Padahal aku hampir menahan napasku jika mendengar jawaban Altra tadi. Ternyata bukan.
“Alia kenapa nanyain?”
“Gapapa. Soalnya elo mirip seseorang sih! ”
“Siapa?”
“Gue juga gak tahu. Namanya aja gue mana tahu. Mukanya aja gue sedikit lupa. Soalnya gue ketemu dia waktu dua SMP sih! Pertamanya gue kira elo itu dia. Tapi kayanya bukan deh!”
Altra mengangguk-anggukan kepalanya mengerti. “Oh gitu. Tapi Altra baru ketemu Alia di sekolah ini. Berarti kita gak pernah ketemu hehe.” Altra malah nyengir gaje padaku.
Aku sempat bingung sama cowok seperti dia. Baru pertama ketemu 'kan soalnya. Idiot dan lugu. Langka banget ketemu manusia sejenis Altra.
Dan menjadi sesuatu yang baru bagi hidupku yang terlalu monoton ini.
“Kenapa Alia gak nanyain namanya siapa? Terus rumahnya dimana. Jadi, Alia bisa inget lagi mukanya.”
Aku tersenyum maklum. Kalau saja Altra normal akan aku pelototi dia sambil teriak:
KALAU GUE TAHU JUGA GUE GAK AKAN NANYA ELO, BEGO!
Tapi malah kujawab, “iya, kalau gue ketemu nanti gue tanyain.”
“Alia kenapa nyari orang itu? Alia minta diajarin matematika?”

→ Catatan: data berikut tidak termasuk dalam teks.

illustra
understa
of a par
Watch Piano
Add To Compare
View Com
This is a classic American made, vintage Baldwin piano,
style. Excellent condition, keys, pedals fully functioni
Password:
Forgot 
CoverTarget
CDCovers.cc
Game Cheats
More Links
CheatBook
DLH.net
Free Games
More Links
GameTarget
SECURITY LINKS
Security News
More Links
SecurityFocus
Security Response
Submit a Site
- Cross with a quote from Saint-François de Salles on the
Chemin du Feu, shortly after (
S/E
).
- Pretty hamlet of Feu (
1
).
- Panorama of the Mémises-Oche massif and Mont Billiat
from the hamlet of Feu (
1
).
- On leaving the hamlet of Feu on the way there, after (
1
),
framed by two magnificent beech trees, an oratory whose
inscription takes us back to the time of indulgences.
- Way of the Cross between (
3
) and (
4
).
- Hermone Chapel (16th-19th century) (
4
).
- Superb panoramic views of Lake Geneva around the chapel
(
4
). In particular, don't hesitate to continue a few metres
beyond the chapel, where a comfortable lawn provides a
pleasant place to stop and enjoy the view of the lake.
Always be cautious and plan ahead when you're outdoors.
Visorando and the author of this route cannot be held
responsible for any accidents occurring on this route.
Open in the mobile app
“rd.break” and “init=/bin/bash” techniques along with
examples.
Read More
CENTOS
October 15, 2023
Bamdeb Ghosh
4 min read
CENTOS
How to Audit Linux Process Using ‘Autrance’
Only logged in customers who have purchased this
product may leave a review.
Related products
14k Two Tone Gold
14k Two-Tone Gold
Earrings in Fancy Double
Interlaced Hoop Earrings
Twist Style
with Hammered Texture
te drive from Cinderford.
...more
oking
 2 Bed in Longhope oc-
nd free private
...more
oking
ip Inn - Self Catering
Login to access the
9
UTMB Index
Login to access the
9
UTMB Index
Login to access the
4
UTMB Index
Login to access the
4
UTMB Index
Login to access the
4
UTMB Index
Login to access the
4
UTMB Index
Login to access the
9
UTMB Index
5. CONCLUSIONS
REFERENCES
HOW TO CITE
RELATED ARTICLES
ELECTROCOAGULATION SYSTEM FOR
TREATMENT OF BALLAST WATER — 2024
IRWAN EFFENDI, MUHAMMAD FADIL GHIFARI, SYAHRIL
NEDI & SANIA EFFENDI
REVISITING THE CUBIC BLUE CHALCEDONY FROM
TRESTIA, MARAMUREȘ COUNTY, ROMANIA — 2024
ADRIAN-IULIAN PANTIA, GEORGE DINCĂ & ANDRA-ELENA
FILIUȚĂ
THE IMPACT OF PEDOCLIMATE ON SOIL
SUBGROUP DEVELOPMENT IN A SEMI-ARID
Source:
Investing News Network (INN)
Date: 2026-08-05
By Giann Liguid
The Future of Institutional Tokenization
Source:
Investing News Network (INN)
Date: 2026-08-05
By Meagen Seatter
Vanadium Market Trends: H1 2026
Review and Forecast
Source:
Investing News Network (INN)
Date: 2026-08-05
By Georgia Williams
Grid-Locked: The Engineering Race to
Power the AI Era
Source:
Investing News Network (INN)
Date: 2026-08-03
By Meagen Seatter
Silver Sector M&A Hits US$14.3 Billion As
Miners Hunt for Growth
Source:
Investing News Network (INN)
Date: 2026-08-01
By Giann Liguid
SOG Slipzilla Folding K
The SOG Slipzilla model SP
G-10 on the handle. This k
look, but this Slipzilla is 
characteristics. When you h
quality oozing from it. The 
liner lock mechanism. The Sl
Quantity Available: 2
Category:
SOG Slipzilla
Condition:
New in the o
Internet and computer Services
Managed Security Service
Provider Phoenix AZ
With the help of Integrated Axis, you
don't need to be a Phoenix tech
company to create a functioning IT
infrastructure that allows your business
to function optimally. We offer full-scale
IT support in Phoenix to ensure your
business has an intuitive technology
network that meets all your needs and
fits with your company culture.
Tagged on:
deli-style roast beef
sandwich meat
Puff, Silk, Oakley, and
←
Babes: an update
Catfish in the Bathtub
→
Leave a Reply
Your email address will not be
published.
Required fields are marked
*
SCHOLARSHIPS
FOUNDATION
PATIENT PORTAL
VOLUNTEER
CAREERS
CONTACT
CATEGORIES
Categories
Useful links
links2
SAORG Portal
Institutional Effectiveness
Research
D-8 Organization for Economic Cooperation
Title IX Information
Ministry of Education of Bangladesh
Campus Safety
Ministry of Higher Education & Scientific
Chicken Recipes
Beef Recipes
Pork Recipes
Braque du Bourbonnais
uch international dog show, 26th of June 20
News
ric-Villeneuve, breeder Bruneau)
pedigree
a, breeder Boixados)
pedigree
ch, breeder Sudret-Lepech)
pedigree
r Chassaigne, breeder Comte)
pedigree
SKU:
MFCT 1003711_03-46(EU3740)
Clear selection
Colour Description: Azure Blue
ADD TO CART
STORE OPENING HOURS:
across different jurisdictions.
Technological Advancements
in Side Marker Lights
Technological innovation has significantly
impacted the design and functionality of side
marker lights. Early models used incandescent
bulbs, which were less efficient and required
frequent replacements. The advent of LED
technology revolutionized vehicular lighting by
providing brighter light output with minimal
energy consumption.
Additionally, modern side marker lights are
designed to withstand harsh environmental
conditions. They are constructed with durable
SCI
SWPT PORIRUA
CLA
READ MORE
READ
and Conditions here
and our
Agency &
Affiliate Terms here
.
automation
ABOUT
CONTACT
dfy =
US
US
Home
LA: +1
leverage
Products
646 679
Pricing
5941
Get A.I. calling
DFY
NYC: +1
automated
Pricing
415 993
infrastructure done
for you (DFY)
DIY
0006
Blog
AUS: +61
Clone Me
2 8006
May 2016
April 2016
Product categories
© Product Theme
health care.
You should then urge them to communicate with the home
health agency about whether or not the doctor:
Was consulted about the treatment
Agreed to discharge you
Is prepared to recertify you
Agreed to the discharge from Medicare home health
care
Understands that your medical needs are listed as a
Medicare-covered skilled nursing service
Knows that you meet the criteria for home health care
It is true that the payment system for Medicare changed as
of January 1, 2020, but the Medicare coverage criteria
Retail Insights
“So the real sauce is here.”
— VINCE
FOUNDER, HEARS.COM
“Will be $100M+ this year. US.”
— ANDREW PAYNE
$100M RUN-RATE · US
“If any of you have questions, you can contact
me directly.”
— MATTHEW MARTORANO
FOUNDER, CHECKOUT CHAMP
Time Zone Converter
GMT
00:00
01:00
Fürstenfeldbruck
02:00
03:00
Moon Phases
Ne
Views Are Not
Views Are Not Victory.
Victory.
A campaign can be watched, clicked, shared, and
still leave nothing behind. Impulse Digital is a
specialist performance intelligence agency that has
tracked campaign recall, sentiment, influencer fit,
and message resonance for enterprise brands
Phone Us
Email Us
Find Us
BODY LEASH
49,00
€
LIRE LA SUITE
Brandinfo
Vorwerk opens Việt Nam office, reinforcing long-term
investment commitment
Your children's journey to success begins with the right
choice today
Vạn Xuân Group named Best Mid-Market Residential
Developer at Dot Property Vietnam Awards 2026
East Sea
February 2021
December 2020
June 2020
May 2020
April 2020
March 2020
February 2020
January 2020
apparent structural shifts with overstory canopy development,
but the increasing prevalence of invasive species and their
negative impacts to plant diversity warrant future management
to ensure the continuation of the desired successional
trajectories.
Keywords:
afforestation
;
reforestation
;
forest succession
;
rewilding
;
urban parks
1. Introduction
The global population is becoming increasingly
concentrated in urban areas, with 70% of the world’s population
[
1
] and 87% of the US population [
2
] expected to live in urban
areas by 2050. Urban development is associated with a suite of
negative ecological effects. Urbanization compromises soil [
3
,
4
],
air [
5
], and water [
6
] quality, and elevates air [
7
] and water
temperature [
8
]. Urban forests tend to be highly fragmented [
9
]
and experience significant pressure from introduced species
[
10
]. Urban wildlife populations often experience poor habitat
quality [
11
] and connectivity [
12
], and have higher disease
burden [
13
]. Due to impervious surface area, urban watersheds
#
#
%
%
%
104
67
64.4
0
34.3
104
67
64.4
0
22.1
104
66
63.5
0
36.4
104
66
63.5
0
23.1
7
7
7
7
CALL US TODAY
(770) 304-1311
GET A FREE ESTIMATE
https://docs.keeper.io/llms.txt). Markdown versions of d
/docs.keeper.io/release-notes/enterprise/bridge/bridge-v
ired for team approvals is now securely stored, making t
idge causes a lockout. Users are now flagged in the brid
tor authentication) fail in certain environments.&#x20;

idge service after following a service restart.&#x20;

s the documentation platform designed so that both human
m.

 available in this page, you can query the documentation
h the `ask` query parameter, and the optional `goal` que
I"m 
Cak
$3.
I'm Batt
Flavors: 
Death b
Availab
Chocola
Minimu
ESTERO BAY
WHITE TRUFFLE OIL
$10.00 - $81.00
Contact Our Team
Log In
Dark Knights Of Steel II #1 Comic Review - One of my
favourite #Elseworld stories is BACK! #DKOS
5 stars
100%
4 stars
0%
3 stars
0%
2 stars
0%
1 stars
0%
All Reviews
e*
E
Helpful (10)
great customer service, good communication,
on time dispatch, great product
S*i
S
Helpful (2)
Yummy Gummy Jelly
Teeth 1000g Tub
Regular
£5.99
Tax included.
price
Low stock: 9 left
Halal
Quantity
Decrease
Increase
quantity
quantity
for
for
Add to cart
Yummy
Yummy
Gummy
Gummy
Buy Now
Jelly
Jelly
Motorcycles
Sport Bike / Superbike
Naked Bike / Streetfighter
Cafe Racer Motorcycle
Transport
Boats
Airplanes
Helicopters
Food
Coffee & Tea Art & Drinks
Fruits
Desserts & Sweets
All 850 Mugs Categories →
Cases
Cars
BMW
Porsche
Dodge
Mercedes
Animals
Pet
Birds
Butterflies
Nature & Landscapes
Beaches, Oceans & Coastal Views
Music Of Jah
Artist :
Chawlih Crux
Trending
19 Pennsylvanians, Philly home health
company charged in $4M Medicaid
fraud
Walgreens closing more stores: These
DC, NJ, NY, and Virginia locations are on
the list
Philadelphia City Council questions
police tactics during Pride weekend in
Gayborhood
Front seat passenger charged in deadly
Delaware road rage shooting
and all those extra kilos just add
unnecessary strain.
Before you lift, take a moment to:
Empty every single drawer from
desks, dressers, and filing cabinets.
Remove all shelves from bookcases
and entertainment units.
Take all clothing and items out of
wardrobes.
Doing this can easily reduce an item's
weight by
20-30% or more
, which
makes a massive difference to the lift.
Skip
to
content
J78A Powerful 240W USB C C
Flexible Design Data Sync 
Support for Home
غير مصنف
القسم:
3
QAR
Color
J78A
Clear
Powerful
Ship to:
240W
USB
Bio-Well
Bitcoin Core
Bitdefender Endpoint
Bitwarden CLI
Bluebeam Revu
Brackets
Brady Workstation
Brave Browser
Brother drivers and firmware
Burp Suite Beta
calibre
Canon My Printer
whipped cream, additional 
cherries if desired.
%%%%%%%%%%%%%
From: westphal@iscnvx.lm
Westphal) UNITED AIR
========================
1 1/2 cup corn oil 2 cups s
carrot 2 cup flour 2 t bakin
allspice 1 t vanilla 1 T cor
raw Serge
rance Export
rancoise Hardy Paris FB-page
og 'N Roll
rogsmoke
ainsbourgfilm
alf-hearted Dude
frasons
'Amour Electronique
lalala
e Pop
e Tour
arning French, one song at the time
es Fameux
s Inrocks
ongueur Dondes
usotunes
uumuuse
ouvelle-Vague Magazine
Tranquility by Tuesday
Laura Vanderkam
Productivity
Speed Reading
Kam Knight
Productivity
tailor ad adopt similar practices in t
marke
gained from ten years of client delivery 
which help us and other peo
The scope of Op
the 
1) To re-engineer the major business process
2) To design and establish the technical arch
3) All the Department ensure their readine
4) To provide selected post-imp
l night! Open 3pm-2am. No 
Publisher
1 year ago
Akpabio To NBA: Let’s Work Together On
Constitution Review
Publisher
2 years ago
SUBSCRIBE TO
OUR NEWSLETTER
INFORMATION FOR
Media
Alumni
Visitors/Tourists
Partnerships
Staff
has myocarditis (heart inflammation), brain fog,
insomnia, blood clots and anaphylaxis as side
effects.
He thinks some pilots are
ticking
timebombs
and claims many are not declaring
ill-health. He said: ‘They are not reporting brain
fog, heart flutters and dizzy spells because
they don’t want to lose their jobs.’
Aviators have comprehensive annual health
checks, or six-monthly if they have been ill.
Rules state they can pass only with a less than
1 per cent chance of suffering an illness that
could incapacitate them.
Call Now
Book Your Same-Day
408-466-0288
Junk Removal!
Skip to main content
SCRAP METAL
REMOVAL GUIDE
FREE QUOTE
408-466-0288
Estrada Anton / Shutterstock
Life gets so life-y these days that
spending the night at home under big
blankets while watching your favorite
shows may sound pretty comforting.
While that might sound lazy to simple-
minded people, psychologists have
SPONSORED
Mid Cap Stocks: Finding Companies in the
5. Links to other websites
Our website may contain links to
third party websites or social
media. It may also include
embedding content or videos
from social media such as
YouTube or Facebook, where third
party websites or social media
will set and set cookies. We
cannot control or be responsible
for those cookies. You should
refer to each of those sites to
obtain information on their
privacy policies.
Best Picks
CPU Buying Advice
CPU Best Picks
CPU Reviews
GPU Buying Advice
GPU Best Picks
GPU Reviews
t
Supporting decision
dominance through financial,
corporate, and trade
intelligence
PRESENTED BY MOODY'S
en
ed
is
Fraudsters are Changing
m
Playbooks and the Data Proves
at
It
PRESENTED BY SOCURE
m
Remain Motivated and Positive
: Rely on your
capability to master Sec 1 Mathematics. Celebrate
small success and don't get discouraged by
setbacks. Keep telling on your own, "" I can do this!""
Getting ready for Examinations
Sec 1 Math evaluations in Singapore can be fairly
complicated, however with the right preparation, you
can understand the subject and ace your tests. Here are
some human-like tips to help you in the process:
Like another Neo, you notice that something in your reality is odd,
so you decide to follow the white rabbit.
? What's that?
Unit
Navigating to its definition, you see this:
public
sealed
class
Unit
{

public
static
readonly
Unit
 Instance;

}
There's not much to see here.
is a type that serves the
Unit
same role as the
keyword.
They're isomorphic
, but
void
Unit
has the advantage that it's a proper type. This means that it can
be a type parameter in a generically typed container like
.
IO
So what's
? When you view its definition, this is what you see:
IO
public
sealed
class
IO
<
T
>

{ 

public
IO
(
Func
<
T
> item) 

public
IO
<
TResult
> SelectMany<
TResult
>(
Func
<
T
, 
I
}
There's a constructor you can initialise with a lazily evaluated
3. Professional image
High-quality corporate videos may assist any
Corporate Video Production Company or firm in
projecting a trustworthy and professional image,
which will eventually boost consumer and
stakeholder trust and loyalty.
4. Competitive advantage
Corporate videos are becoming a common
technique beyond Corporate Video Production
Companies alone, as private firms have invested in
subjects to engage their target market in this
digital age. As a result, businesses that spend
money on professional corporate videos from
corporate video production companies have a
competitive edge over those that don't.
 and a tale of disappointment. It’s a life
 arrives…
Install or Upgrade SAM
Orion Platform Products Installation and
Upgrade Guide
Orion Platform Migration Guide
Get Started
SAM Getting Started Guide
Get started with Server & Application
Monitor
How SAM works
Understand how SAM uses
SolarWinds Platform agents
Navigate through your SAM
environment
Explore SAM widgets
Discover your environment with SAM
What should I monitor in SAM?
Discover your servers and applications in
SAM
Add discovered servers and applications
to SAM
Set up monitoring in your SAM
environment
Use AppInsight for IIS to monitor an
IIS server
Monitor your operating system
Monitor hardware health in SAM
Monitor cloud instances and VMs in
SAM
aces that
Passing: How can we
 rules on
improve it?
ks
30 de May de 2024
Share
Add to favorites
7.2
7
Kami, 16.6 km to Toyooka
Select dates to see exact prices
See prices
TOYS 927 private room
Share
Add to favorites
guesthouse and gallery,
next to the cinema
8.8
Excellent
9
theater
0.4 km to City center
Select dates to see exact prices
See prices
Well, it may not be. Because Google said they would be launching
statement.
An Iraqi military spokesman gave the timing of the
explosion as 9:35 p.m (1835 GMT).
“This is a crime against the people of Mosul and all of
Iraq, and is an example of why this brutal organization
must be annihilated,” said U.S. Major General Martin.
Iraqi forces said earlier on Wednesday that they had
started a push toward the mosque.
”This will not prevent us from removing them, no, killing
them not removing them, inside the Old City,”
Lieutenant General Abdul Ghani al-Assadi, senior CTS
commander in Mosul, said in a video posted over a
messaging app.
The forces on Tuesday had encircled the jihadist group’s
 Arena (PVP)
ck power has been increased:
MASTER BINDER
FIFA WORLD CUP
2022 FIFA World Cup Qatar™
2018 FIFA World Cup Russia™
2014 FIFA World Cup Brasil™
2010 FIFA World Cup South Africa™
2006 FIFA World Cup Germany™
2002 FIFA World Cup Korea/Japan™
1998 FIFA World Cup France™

Aku terkekeh geli mendengar pertanyaan polos Altra. “Enggak kok. Gue dulu seneng aja kalau liat dia. Makanya gue mau ketemu dia lagi. Tapi gak tahu sekarang dia di mana.”
Aku sedikit tersadar dengan ceritaku. Biasanya kalau aku membahas dia dengan orang lain, malah ingin membuatku menangis.
Tapi jika dengan Altra, topik tentang dia malah terkesan menjadi obrolan ringan. Tidak ada efek samping apapun. Justru aku merasa nyaman cerita banyak tentang dia pada Altra.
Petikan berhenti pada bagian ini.